Look through the lines below and extract each one that contains "system".

START RECORDS FOR THE TASK

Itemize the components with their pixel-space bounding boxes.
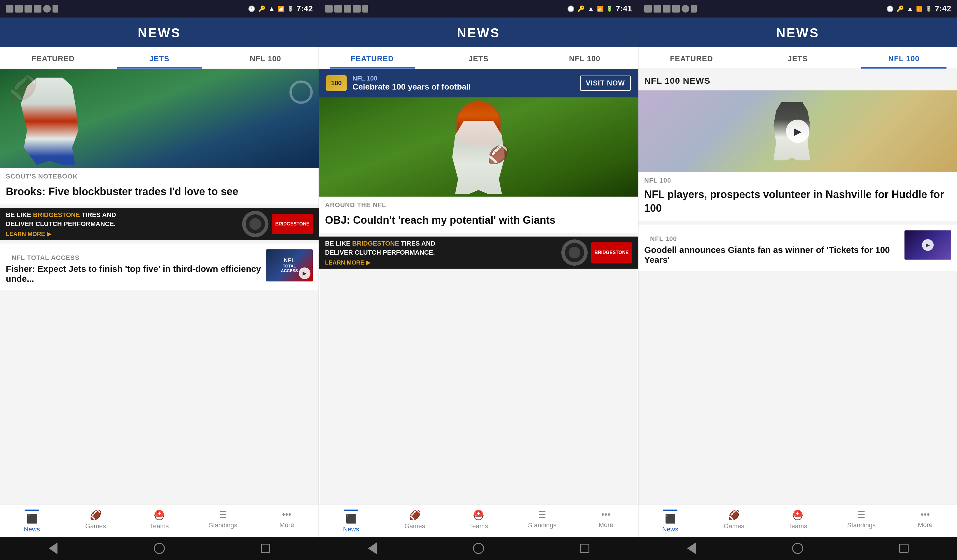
secondary-thumbnail-1[interactable]: NFL TOTAL ACCESS ▶ <box>266 249 313 281</box>
nav-games-2[interactable]: 🏈 Games <box>383 510 446 533</box>
nav-standings-3[interactable]: ☰ Standings <box>829 510 893 533</box>
tab-featured-1[interactable]: FEATURED <box>0 47 106 69</box>
tab-nfl100-1[interactable]: NFL 100 <box>212 47 319 69</box>
nav-teams-label-1: Teams <box>150 522 169 530</box>
nav-more-2[interactable]: ••• More <box>574 510 638 533</box>
main-news-card-1[interactable]: 🏈 SCOUT'S NOTEBOOK Brooks: Five blockbus… <box>0 69 319 205</box>
home-button-1[interactable] <box>150 539 168 557</box>
ad-text-1: BE LIKE BRIDGESTONE TIRES ANDDELIVER CLU… <box>6 211 238 229</box>
ad-text-2: BE LIKE BRIDGESTONE TIRES ANDDELIVER CLU… <box>325 239 558 257</box>
content-area-3: NFL 100 NEWS ▶ NFL 100 NFL players, <box>638 69 957 505</box>
nav-standings-label-3: Standings <box>847 522 876 529</box>
main-news-card-2[interactable]: 🏈 AROUND THE NFL OBJ: Couldn't 'reach my… <box>319 98 638 233</box>
news-nav-icon-1: ⬛ <box>27 514 37 524</box>
nav-active-indicator-3 <box>663 510 677 511</box>
secondary-thumbnail-3[interactable]: ▶ <box>905 230 951 260</box>
nav-games-1[interactable]: 🏈 Games <box>63 510 127 533</box>
bottom-nav-2: ⬛ News 🏈 Games ⛑️ Teams ☰ Standings ••• … <box>319 505 638 537</box>
system-nav-2 <box>319 537 638 560</box>
system-nav-1 <box>0 537 319 560</box>
article-title-1[interactable]: Brooks: Five blockbuster trades I'd love… <box>0 183 319 205</box>
back-button-1[interactable] <box>44 539 62 557</box>
status-icon <box>682 5 689 13</box>
app-header-3: NEWS <box>638 17 957 47</box>
more-nav-icon-3: ••• <box>921 510 930 519</box>
tire-graphic-2 <box>561 240 587 266</box>
status-icon <box>25 5 32 13</box>
tab-jets-3[interactable]: JETS <box>745 47 851 69</box>
nav-news-label-3: News <box>662 525 678 533</box>
status-icon <box>672 5 680 13</box>
play-button-1[interactable]: ▶ <box>299 267 310 279</box>
play-btn-large-3[interactable]: ▶ <box>786 120 809 143</box>
secondary-article-text-3: NFL 100 Goodell announces Giants fan as … <box>644 230 900 265</box>
standings-nav-icon-3: ☰ <box>858 510 865 520</box>
nav-standings-2[interactable]: ☰ Standings <box>510 510 574 533</box>
nav-news-2[interactable]: ⬛ News <box>319 510 383 533</box>
secondary-title-1: Fisher: Expect Jets to finish 'top five'… <box>6 263 261 284</box>
tab-jets-2[interactable]: JETS <box>425 47 532 69</box>
status-icon <box>34 5 41 13</box>
nav-standings-label-1: Standings <box>208 522 237 529</box>
bottom-nav-3: ⬛ News 🏈 Games ⛑️ Teams ☰ Standings ••• … <box>638 505 957 537</box>
back-button-2[interactable] <box>363 539 381 557</box>
bridgestone-logo-1: BRIDGESTONE <box>272 214 313 234</box>
tab-nfl100-2[interactable]: NFL 100 <box>532 47 638 69</box>
secondary-news-card-3[interactable]: NFL 100 Goodell announces Giants fan as … <box>638 225 957 271</box>
tab-nfl100-3[interactable]: NFL 100 <box>851 47 957 69</box>
secondary-category-3: NFL 100 <box>644 230 900 244</box>
secondary-title-3: Goodell announces Giants fan as winner o… <box>644 244 900 265</box>
visit-now-button-2[interactable]: VISIT NOW <box>580 76 631 91</box>
status-bar-3: 🕐 🔑 ▲ 📶 🔋 7:42 <box>638 0 957 17</box>
status-bar-2: 🕐 🔑 ▲ 📶 🔋 7:41 <box>319 0 638 17</box>
ad-banner-1[interactable]: BE LIKE BRIDGESTONE TIRES ANDDELIVER CLU… <box>0 208 319 240</box>
tabs-bar-3: FEATURED JETS NFL 100 <box>638 47 957 69</box>
play-button-3[interactable]: ▶ <box>922 239 934 251</box>
nav-news-3[interactable]: ⬛ News <box>638 510 702 533</box>
video-title-3[interactable]: NFL players, prospects volunteer in Nash… <box>638 186 957 221</box>
nav-more-1[interactable]: ••• More <box>255 510 319 533</box>
status-icon <box>43 5 51 13</box>
games-nav-icon-3: 🏈 <box>728 510 740 521</box>
nfl100-banner-2[interactable]: 100 NFL 100 Celebrate 100 years of footb… <box>319 69 638 98</box>
secondary-news-card-1[interactable]: NFL TOTAL ACCESS Fisher: Expect Jets to … <box>0 243 319 290</box>
nav-teams-3[interactable]: ⛑️ Teams <box>766 510 829 533</box>
standings-nav-icon-2: ☰ <box>539 510 546 520</box>
nfl100-desc-2: Celebrate 100 years of football <box>352 82 574 91</box>
tab-jets-1[interactable]: JETS <box>106 47 212 69</box>
nav-more-label-2: More <box>599 521 613 529</box>
back-button-3[interactable] <box>683 539 700 557</box>
news-nav-icon-2: ⬛ <box>346 514 357 524</box>
nav-standings-1[interactable]: ☰ Standings <box>191 510 255 533</box>
content-area-1: 🏈 SCOUT'S NOTEBOOK Brooks: Five blockbus… <box>0 69 319 505</box>
status-time-2: 7:41 <box>616 4 632 13</box>
nav-teams-2[interactable]: ⛑️ Teams <box>447 510 510 533</box>
recents-button-1[interactable] <box>257 539 274 557</box>
nav-standings-label-2: Standings <box>528 522 556 529</box>
nav-games-3[interactable]: 🏈 Games <box>702 510 766 533</box>
tab-featured-2[interactable]: FEATURED <box>319 47 425 69</box>
ad-banner-2[interactable]: BE LIKE BRIDGESTONE TIRES ANDDELIVER CLU… <box>319 237 638 269</box>
app-title-2: NEWS <box>319 26 638 40</box>
ad-cta-2[interactable]: LEARN MORE ▶ <box>325 259 558 266</box>
nav-teams-1[interactable]: ⛑️ Teams <box>128 510 191 533</box>
nav-news-1[interactable]: ⬛ News <box>0 510 63 533</box>
recents-button-3[interactable] <box>895 539 913 557</box>
status-icon <box>654 5 661 13</box>
ad-cta-1[interactable]: LEARN MORE ▶ <box>6 230 238 237</box>
home-button-2[interactable] <box>470 539 487 557</box>
hero-image-2: 🏈 <box>319 98 638 197</box>
nav-active-indicator-2 <box>344 510 358 511</box>
article-title-2[interactable]: OBJ: Couldn't 'reach my potential' with … <box>319 211 638 233</box>
teams-nav-icon-3: ⛑️ <box>792 510 804 521</box>
status-time-1: 7:42 <box>297 4 313 13</box>
status-icon <box>52 5 58 13</box>
video-card-3[interactable]: ▶ NFL 100 NFL players, prospects volunte… <box>638 90 957 221</box>
recents-button-2[interactable] <box>576 539 594 557</box>
tab-featured-3[interactable]: FEATURED <box>638 47 745 69</box>
play-overlay-3[interactable]: ▶ <box>786 120 809 143</box>
home-button-3[interactable] <box>789 539 807 557</box>
nfl100-label-2: NFL 100 <box>352 75 574 82</box>
tire-graphic-1 <box>242 211 268 237</box>
nav-more-3[interactable]: ••• More <box>894 510 957 533</box>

END RECORDS FOR THE TASK

**SOLVED EXERCISE:**
system-nav-2 <box>319 537 638 560</box>
system-nav-1 <box>0 537 319 560</box>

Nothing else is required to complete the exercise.